In therapy I could explore what was going on with me at that time in my life, look at the issues objectively.  Gradually, I was able to gain resolution to my problems as I came to understand the anatomy and history of my demons.  Millions of people go through depression in silence; understandably, sharing is as hard for a bi-polar adult as it is for a child.  Bi-polar and clinically depressed individuals may suffer extremes and stages that change according to the variables of their environment and self-care.  They may feel out of control and powerless.  Like most people with my condition, my feeling of powerlessness over my condition further angered and frustrated me.  The painful and hurtful downward spiral continued.  Ultimately, after many months of therapy and some
Rx
support to even out the extremes for a short time, I found writing gave me back a feeling of focus.  Focus helped reign in a feeling of control, and gradually, I began to gain traction and find clues to a solution.  Soon, I gained a clearer view of where to go with my life. 

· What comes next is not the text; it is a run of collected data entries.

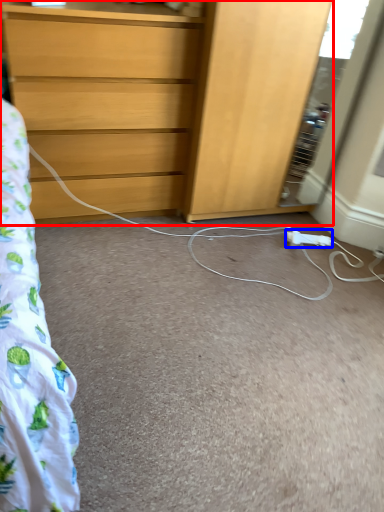 Question: Which object appears closest to the camera in this image, chest of drawers (highlighted by a red box) or extension cord (highlighted by a blue box)?

Choices:
 (A) chest of drawers
 (B) extension cord

Answer: (A) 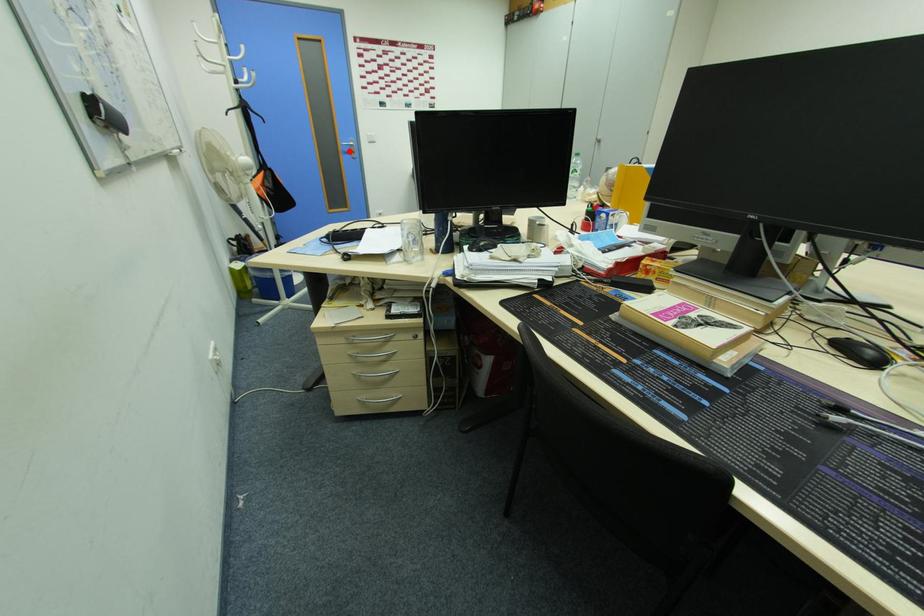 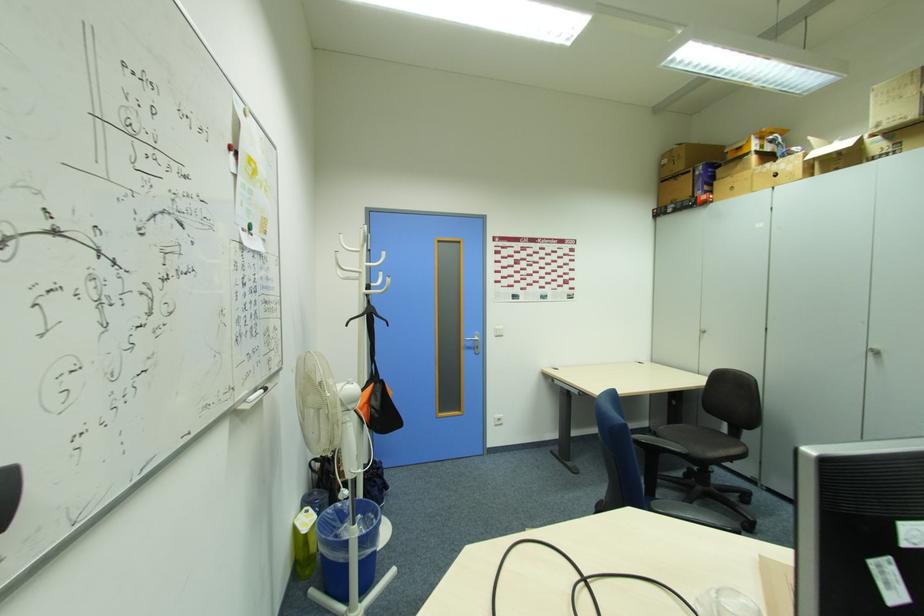 Question: I am providing you with two images of the same scene from different viewpoints. In image1, a red point is highlighted. Considering the same 3D point in image2, which of the following is correct?

Choices:
 (A) It is closer
 (B) It is farther

Answer: (B) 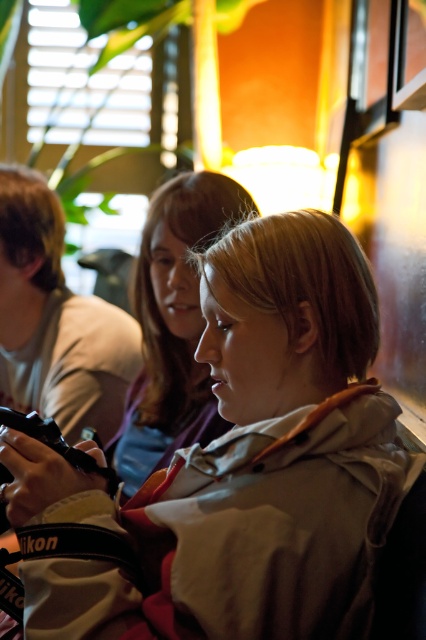 In the scene shown: Can you confirm if matte gray jacket at center is thinner than matte beige hoodie at center?

In fact, matte gray jacket at center might be wider than matte beige hoodie at center.

Image resolution: width=426 pixels, height=640 pixels. Describe the element at coordinates (244, 465) in the screenshot. I see `matte gray jacket at center` at that location.

Which is in front, point (353, 262) or point (141, 250)?

Positioned in front is point (353, 262).

Where is `matte gray jacket at center`? The width and height of the screenshot is (426, 640). matte gray jacket at center is located at coordinates (244, 465). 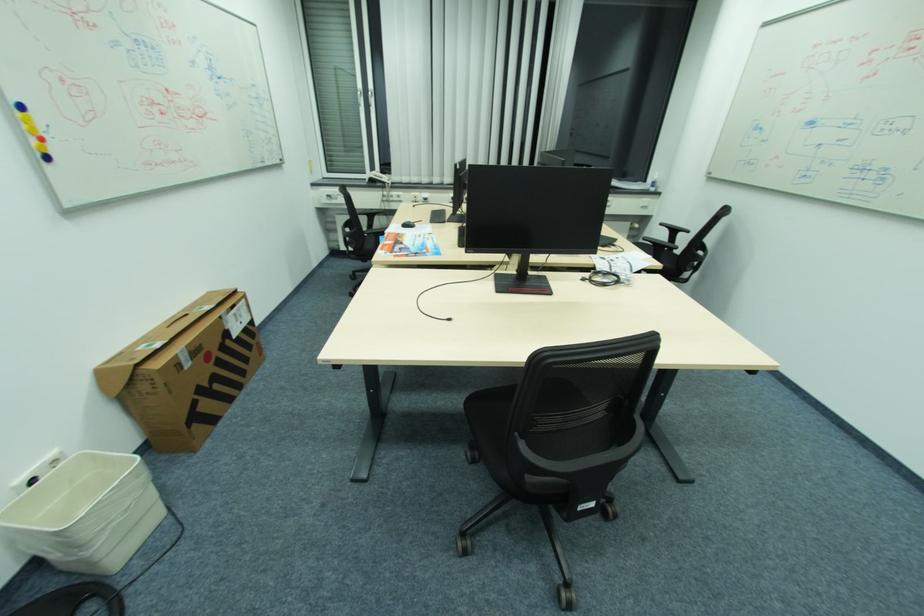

To explore and express emotions can be difficult at first.  And it can become a habit:  A healthy obsession.  For me, writing purged my mind of cobwebs and misunderstood memories, and helped me find a path toward resolution and reconciliation.  Writing gave me a sense of continuity and, eventually, too, of great fun.  That’s not to say everything suddenly became unicorns and roses.  It didn’t.  The
Shadowed Soul
concept continued to burden me.  Hardships come and go, and I learned I had the power to navigate without falling into despair and depression.  The clincher was in my choices.  The choice was mine in how I reacted to the ups and downs and perceived demons.

When I first spilled my emotions on paper it was a torrential relief.  Truly therapeutic!  As I got the feel of my book I experienced emotional waves, up and down.  Writing provided an objective place-holder for a rainbow of emotions.  I started to understand the influences of my childhood, from my parents and relatives to various losses, to issues of chemical imbalance, and how these forces inter-related.   I was able to start to make sense out of each influencer.  At first it was hard to let go and stop taking personally every affront that had ever been dealt me.  But, you can’t change the past.  I had to let go, or remain beached forever in shipwreck mode.  When I made a conscious intention to let go, it provided relief and a surprising rush of well-being.  With it came the revelation that acceptance and forgiveness were within my control.  Like everyone, I had the power to choose how I react to each person and each memory.  Like everyone, I had the power to choose how I react to any situation moving forward.  With the knowledge that the past is truly
passed
, I started to see how I could direct my own future.  I accepted that I had lost years to depression and anger and feeling powerless, and I took steps to move on.  My choice was to create
better
.  With choice came hope that better challenges would come.  Fun challenges.  I wanted to choose anything that would give me more strength and understanding of where I was headed.  The book was fun.  A relief.  For the first time in a long time I looked forward to the feeling of being in control of my life.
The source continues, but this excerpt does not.